=== Task objective ===
Find the lines in the records below that contain "para", and report each of them.

(Saved entries)
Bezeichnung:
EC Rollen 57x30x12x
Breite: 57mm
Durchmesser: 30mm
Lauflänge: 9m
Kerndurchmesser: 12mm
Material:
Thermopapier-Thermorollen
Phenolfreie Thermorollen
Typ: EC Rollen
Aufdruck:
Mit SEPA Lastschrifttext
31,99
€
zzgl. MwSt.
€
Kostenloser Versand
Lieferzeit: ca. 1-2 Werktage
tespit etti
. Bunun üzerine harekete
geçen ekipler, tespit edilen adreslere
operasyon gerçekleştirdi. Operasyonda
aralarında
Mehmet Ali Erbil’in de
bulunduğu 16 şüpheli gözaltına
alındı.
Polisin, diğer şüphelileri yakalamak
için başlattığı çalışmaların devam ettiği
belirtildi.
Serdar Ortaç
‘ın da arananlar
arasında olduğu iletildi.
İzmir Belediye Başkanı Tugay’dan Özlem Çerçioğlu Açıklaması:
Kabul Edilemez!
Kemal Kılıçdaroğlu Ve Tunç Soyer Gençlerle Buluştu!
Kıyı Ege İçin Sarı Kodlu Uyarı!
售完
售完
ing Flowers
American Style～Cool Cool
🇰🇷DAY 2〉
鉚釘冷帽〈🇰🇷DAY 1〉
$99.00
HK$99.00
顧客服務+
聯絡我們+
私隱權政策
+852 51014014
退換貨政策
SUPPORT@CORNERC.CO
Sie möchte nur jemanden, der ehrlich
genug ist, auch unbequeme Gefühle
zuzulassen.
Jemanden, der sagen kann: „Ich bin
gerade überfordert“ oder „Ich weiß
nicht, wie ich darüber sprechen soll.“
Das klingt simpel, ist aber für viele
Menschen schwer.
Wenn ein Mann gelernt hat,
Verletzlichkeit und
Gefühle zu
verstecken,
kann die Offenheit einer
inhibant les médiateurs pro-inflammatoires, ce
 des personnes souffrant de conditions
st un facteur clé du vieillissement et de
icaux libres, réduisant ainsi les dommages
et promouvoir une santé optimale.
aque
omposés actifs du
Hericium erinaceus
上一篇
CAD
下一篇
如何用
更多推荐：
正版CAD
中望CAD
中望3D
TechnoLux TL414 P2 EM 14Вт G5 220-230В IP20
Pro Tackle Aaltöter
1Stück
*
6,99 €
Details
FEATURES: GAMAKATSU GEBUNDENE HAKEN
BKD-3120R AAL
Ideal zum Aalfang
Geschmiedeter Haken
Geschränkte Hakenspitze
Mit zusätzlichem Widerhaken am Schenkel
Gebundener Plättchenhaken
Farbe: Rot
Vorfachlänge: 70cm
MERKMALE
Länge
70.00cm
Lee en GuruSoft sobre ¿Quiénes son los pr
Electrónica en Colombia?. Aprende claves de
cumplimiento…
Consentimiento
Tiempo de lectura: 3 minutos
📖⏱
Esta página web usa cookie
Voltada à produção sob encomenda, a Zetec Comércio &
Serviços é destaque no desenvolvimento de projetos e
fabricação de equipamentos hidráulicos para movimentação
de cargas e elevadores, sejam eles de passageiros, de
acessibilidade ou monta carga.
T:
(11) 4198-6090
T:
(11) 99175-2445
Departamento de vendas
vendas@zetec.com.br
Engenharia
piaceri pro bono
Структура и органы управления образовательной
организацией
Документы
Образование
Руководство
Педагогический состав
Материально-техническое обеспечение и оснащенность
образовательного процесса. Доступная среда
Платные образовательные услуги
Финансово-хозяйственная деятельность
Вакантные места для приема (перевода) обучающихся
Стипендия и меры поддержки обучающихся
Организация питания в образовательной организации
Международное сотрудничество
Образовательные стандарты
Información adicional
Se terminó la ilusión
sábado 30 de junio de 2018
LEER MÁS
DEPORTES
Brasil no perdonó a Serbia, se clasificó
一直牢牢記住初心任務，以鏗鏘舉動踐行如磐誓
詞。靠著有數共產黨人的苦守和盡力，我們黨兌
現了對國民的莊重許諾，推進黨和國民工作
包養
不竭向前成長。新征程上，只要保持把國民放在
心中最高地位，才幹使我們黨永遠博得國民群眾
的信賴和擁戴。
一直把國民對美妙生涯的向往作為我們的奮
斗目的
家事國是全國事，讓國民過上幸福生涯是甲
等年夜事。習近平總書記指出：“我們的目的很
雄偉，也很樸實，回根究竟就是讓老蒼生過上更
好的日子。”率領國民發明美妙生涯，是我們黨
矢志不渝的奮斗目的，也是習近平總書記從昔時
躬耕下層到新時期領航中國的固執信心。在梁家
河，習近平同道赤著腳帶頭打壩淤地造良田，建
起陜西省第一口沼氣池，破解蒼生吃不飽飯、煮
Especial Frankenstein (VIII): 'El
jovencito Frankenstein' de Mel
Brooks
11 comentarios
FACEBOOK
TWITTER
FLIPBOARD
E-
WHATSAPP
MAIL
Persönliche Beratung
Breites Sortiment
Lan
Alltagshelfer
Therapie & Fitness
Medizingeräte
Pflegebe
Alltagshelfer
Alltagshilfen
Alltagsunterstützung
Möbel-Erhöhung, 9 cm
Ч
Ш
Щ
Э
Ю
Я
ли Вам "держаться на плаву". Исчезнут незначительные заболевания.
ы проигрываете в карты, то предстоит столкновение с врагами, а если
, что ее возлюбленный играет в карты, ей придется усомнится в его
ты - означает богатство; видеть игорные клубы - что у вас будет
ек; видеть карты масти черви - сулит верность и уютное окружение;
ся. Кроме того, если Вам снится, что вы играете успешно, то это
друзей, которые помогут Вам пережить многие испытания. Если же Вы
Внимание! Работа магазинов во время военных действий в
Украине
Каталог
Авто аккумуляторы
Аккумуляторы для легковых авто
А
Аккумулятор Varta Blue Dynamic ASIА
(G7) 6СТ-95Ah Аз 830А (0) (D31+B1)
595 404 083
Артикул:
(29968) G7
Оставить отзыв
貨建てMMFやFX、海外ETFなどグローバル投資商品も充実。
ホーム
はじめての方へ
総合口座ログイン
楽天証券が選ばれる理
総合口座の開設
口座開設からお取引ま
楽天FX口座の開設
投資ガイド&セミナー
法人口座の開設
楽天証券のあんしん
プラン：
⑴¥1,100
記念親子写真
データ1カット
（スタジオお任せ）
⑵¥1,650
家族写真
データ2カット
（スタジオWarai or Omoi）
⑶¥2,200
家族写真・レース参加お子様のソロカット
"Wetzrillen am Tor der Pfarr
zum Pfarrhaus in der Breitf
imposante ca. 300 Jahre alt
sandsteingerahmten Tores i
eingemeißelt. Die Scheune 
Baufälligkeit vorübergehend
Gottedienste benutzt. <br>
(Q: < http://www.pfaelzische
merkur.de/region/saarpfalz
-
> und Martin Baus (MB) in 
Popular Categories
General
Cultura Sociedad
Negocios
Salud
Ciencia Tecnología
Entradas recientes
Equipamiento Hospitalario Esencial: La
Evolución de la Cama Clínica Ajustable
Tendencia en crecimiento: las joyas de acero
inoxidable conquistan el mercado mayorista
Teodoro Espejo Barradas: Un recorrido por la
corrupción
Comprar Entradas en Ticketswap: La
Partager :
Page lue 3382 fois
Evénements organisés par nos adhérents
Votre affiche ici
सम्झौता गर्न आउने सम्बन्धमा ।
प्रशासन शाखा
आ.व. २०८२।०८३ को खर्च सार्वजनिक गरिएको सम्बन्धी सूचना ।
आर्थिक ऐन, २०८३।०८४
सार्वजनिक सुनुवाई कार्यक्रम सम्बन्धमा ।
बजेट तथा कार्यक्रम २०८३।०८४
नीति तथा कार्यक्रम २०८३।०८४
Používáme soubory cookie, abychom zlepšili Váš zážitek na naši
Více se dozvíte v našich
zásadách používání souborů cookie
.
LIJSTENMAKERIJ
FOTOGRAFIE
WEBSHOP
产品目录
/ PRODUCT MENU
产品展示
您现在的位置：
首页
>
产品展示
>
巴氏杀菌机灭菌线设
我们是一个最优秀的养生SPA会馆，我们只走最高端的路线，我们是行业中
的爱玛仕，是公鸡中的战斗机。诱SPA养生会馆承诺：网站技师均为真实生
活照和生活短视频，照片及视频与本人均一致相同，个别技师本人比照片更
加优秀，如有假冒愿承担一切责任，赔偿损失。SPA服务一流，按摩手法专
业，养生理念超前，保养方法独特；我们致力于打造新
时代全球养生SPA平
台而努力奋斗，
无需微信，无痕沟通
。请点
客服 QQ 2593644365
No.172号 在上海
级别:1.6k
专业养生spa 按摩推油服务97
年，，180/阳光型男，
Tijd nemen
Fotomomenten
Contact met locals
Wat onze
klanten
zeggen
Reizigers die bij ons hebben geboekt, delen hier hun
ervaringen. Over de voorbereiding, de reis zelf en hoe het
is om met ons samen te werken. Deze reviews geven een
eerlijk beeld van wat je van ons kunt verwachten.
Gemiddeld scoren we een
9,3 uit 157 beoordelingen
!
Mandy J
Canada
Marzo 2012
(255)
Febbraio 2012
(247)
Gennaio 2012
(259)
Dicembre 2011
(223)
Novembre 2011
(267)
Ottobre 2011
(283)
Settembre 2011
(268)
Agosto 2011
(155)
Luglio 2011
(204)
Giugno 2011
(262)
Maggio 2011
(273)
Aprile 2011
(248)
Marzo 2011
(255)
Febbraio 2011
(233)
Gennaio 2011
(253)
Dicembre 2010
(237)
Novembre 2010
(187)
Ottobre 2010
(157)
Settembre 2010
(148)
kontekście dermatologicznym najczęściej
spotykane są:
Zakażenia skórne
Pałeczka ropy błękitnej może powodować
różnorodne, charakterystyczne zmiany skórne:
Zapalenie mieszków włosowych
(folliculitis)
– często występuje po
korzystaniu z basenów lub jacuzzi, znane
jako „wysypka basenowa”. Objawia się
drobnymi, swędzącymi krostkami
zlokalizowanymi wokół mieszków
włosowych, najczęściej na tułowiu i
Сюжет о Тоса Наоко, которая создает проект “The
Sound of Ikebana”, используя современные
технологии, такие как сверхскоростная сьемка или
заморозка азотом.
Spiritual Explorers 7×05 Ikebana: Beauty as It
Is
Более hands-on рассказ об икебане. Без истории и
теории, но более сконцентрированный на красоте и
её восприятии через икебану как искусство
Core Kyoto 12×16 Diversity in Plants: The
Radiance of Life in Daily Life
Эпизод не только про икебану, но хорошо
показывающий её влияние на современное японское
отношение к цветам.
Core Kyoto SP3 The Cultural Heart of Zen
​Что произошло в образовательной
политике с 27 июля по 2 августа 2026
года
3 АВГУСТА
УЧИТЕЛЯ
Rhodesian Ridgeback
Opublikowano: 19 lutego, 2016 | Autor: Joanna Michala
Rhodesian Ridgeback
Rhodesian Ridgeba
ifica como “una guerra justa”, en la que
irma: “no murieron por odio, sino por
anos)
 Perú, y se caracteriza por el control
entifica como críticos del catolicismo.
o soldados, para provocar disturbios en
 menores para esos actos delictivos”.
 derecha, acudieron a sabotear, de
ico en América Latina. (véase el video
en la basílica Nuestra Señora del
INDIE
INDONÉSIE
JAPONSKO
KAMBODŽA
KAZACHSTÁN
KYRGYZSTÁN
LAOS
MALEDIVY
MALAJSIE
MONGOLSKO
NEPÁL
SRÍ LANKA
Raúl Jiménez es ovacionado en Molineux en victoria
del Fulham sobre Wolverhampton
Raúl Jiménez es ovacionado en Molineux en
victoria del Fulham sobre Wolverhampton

=== Solution to the problem ===
fabricação de equipamentos hidráulicos para movimentação
o soldados, para provocar disturbios en
 menores para esos actos delictivos”.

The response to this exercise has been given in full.